**TASK TO CARRY OUT:** Make a verbatim copy of the records; pictures stay out.

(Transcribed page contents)
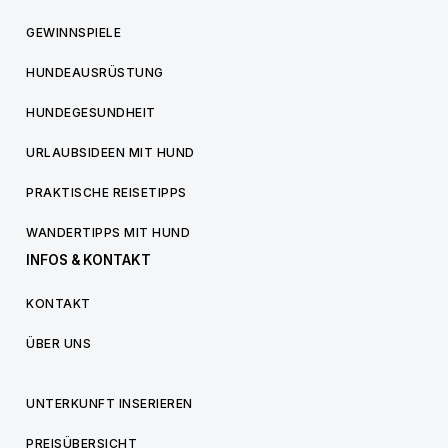
GEWINNSPIELE
HUNDEAUSRÜSTUNG
HUNDEGESUNDHEIT
URLAUBSIDEEN MIT HUND
PRAKTISCHE REISETIPPS
WANDERTIPPS MIT HUND
INFOS & KONTAKT
KONTAKT
ÜBER UNS
UNTERKUNFT INSERIEREN
PREISÜBERSICHT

**SOLUTION TO THIS TASK:**
GEWINNSPIELE
HUNDEAUSRÜSTUNG
HUNDEGESUNDHEIT
URLAUBSIDEEN MIT HUND
PRAKTISCHE REISETIPPS
WANDERTIPPS MIT HUND
INFOS & KONTAKT
KONTAKT
ÜBER UNS
UNTERKUNFT INSERIEREN
PREISÜBERSICHT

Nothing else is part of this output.